• [Action item]:
Go through the data below and count every line that has the word "range". Return only the count.

• [Given entries]:
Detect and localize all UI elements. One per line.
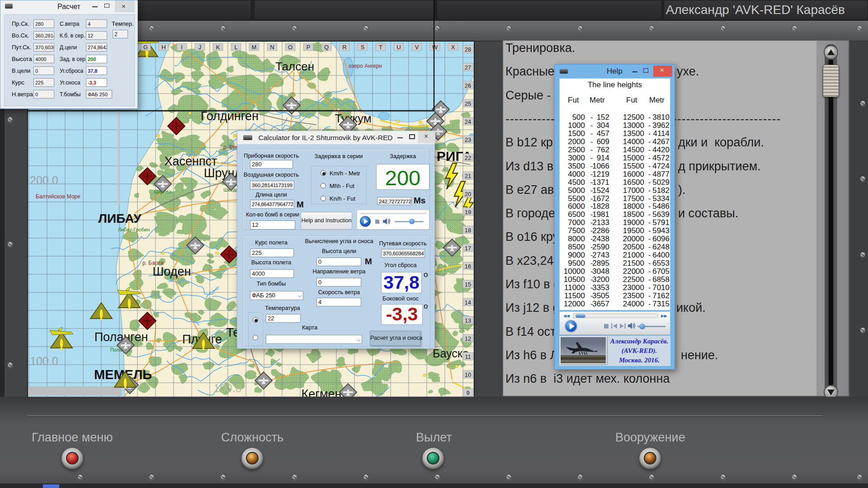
svg-text:P: P [307,44,311,51]
svg-text:Кегмен: Кегмен [301,387,341,397]
svg-text:ЛИБАУ: ЛИБАУ [98,211,142,225]
svg-text:27: 27 [465,64,471,71]
svg-text:100.0: 100.0 [30,355,58,367]
svg-text:N: N [270,44,274,51]
svg-text:озеро Ангерн: озеро Ангерн [349,63,382,69]
svg-text:I: I [181,44,183,51]
svg-text:X: X [451,44,455,51]
svg-text:J: J [198,44,202,51]
svg-text:20: 20 [465,191,471,197]
svg-text:O: O [288,44,292,51]
svg-text:23: 23 [465,136,471,143]
svg-text:19: 19 [465,209,471,216]
svg-text:200.0: 200.0 [30,174,58,187]
svg-text:K: K [216,44,220,51]
svg-text:13: 13 [465,317,471,324]
svg-text:9: 9 [466,389,469,396]
svg-text:25: 25 [465,100,471,107]
svg-text:T: T [379,44,382,51]
svg-text:10: 10 [465,371,471,378]
svg-text:G: G [143,44,148,51]
svg-text:Балтийское Море: Балтийское Море [36,193,80,200]
svg-text:26: 26 [465,82,471,89]
svg-text:R: R [342,44,346,51]
svg-text:16: 16 [465,263,471,270]
svg-text:H: H [161,44,165,51]
svg-text:17: 17 [465,245,471,252]
svg-text:12: 12 [465,335,471,342]
svg-text:Q: Q [324,44,329,51]
svg-text:Шоден: Шоден [153,265,191,278]
svg-text:Голдинген: Голдинген [201,109,259,123]
svg-text:18: 18 [465,227,471,234]
svg-text:L: L [234,44,237,51]
svg-text:Талсен: Талсен [275,60,314,73]
svg-text:24: 24 [465,118,471,125]
svg-text:21: 21 [465,173,471,179]
svg-text:14: 14 [465,299,471,306]
svg-text:11: 11 [465,353,471,360]
svg-text:100.0: 100.0 [213,382,242,394]
svg-text:U: U [396,44,401,51]
svg-text:15: 15 [465,281,471,288]
svg-text:Либау-Гробин: Либау-Гробин [118,227,150,232]
svg-text:W: W [432,44,438,51]
svg-text:V: V [415,44,419,51]
svg-text:28: 28 [465,46,471,53]
svg-text:S: S [361,44,365,51]
svg-text:M: M [252,44,257,51]
svg-text:22: 22 [465,155,471,161]
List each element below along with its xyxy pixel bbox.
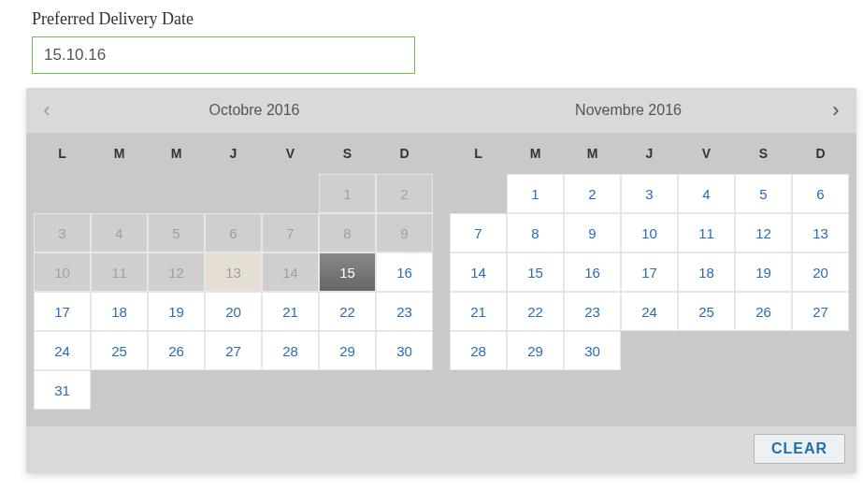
preferred-delivery-date-input[interactable] <box>32 36 415 74</box>
field-label: Preferred Delivery Date <box>32 9 831 29</box>
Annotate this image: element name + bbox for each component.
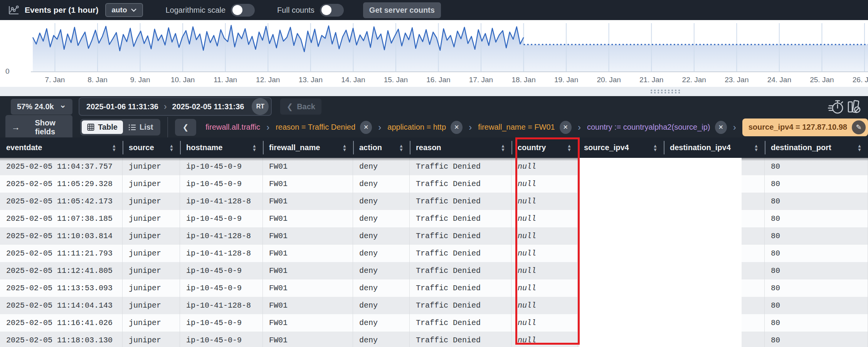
sort-icon[interactable]: ▲▼ xyxy=(169,144,174,152)
panel-resize-strip[interactable] xyxy=(0,87,868,96)
realtime-badge[interactable]: RT xyxy=(252,98,269,115)
cell-destination_port: 80 xyxy=(765,210,868,227)
edit-filter-icon[interactable]: ✎ xyxy=(852,120,866,134)
cell-firewall_name: FW01 xyxy=(263,210,353,227)
sort-icon[interactable]: ▲▼ xyxy=(342,144,347,152)
sort-icon[interactable]: ▲▼ xyxy=(112,144,116,152)
remove-filter-button[interactable]: ✕ xyxy=(560,121,572,134)
interval-select[interactable]: auto xyxy=(105,3,143,17)
active-filter-pill[interactable]: source_ipv4 = 127.87.10.98✎ xyxy=(742,118,868,136)
breadcrumb-filter[interactable]: country := countryalpha2(source_ip) xyxy=(587,123,710,132)
get-server-counts-button[interactable]: Get server counts xyxy=(363,2,441,18)
log-scale-toggle[interactable] xyxy=(231,4,255,17)
cell-eventdate: 2025-02-05 11:12:41.805 xyxy=(0,262,123,279)
result-stats-button[interactable]: 57% 24.0k ⌄ xyxy=(11,99,72,115)
query-timing-stopwatch-icon[interactable] xyxy=(827,98,845,115)
tab-table[interactable]: Table xyxy=(82,120,123,134)
arrow-right-icon: → xyxy=(12,122,20,132)
hidden-columns-icon[interactable] xyxy=(845,98,863,115)
cell-firewall_name: FW01 xyxy=(263,193,353,210)
cell-source: juniper xyxy=(123,245,180,262)
cell-hostname: ip-10-45-0-9 xyxy=(180,210,263,227)
event-histogram-chart[interactable] xyxy=(0,22,868,76)
chevron-right-icon: › xyxy=(578,122,581,133)
tab-list[interactable]: List xyxy=(123,120,159,134)
cell-reason: Traffic Denied xyxy=(410,210,511,227)
cell-reason: Traffic Denied xyxy=(410,158,511,175)
column-header-eventdate[interactable]: eventdate▲▼ xyxy=(0,137,123,158)
x-tick-label: 20. Jan xyxy=(597,76,621,84)
cell-country: null xyxy=(511,193,578,210)
column-header-destination_ipv4[interactable]: destination_ipv4▲▼ xyxy=(664,137,765,158)
x-tick-label: 23. Jan xyxy=(725,76,749,84)
collapse-breadcrumb-button[interactable]: ❮ xyxy=(175,119,197,136)
x-tick-label: 12. Jan xyxy=(256,76,280,84)
cell-hostname: ip-10-45-0-9 xyxy=(180,262,263,279)
column-label: source xyxy=(129,143,154,152)
column-header-destination_port[interactable]: destination_port▲▼ xyxy=(765,137,868,158)
column-header-source[interactable]: source▲▼ xyxy=(123,137,180,158)
column-header-action[interactable]: action▲▼ xyxy=(353,137,410,158)
cell-country: null xyxy=(511,227,578,245)
cell-hostname: ip-10-45-0-9 xyxy=(180,158,263,175)
time-range-end: 2025-02-05 11:31:36 xyxy=(172,102,244,111)
back-button[interactable]: ❮ Back xyxy=(280,98,321,115)
breadcrumb-filter[interactable]: application = http xyxy=(387,123,446,132)
cell-action: deny xyxy=(353,332,410,347)
breadcrumb-filter[interactable]: reason = Traffic Denied xyxy=(276,123,355,132)
remove-filter-button[interactable]: ✕ xyxy=(360,121,372,134)
cell-hostname: ip-10-45-0-9 xyxy=(180,175,263,193)
sort-icon[interactable]: ▲▼ xyxy=(567,144,572,152)
x-tick-label: 24. Jan xyxy=(767,76,791,84)
column-header-firewall_name[interactable]: firewall_name▲▼ xyxy=(263,137,353,158)
column-header-country[interactable]: country▲▼ xyxy=(511,137,578,158)
active-filter-label: source_ipv4 = 127.87.10.98 xyxy=(749,123,847,132)
remove-filter-button[interactable]: ✕ xyxy=(451,121,463,134)
cell-destination_port: 80 xyxy=(765,227,868,245)
column-label: firewall_name xyxy=(269,143,320,152)
column-label: hostname xyxy=(186,143,222,152)
cell-firewall_name: FW01 xyxy=(263,262,353,279)
result-stats-value: 57% 24.0k xyxy=(17,102,54,111)
column-header-reason[interactable]: reason▲▼ xyxy=(410,137,511,158)
cell-country: null xyxy=(511,262,578,279)
cell-destination_port: 80 xyxy=(765,279,868,297)
cell-country: null xyxy=(511,210,578,227)
sort-icon[interactable]: ▲▼ xyxy=(399,144,404,152)
line-chart-icon xyxy=(8,5,19,15)
event-histogram-panel[interactable]: 0 7. Jan8. Jan9. Jan10. Jan11. Jan12. Ja… xyxy=(0,20,868,87)
cell-source: juniper xyxy=(123,279,180,297)
time-range-start: 2025-01-06 11:31:36 xyxy=(86,102,158,111)
cell-destination_port: 80 xyxy=(765,245,868,262)
show-fields-button[interactable]: → Show fields xyxy=(5,115,72,140)
cell-source: juniper xyxy=(123,332,180,347)
x-axis-labels: 7. Jan8. Jan9. Jan10. Jan11. Jan12. Jan1… xyxy=(0,76,868,86)
sort-icon[interactable]: ▲▼ xyxy=(754,144,759,152)
cell-eventdate: 2025-02-05 11:16:41.026 xyxy=(0,314,123,332)
cell-source: juniper xyxy=(123,193,180,210)
column-label: reason xyxy=(416,143,441,152)
remove-filter-button[interactable]: ✕ xyxy=(715,121,727,134)
sort-icon[interactable]: ▲▼ xyxy=(252,144,257,152)
sort-icon[interactable]: ▲▼ xyxy=(653,144,658,152)
breadcrumb-root-query[interactable]: firewall.all.traffic xyxy=(205,123,260,132)
cell-action: deny xyxy=(353,262,410,279)
sort-icon[interactable]: ▲▼ xyxy=(857,144,862,152)
sort-icon[interactable]: ▲▼ xyxy=(501,144,505,152)
cell-action: deny xyxy=(353,175,410,193)
column-label: eventdate xyxy=(6,143,42,152)
time-range-picker[interactable]: 2025-01-06 11:31:36 › 2025-02-05 11:31:3… xyxy=(79,97,272,116)
cell-eventdate: 2025-02-05 11:05:29.328 xyxy=(0,175,123,193)
resize-grip-icon[interactable] xyxy=(651,90,681,94)
chevron-left-icon: ❮ xyxy=(286,102,293,111)
cell-reason: Traffic Denied xyxy=(410,314,511,332)
x-tick-label: 18. Jan xyxy=(511,76,535,84)
breadcrumb-filter[interactable]: firewall_name = FW01 xyxy=(478,123,555,132)
x-tick-label: 15. Jan xyxy=(384,76,408,84)
column-header-source_ipv4[interactable]: source_ipv4▲▼ xyxy=(578,137,664,158)
cell-country: null xyxy=(511,279,578,297)
cell-eventdate: 2025-02-05 11:14:04.143 xyxy=(0,297,123,314)
full-counts-toggle[interactable] xyxy=(320,4,344,17)
column-header-hostname[interactable]: hostname▲▼ xyxy=(180,137,263,158)
cell-destination_port: 80 xyxy=(765,332,868,347)
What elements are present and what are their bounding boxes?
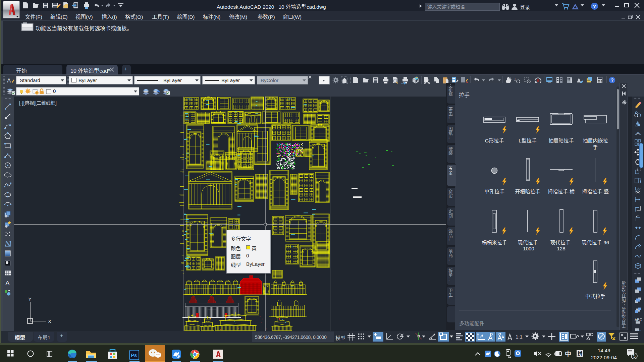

• [Solution]:
3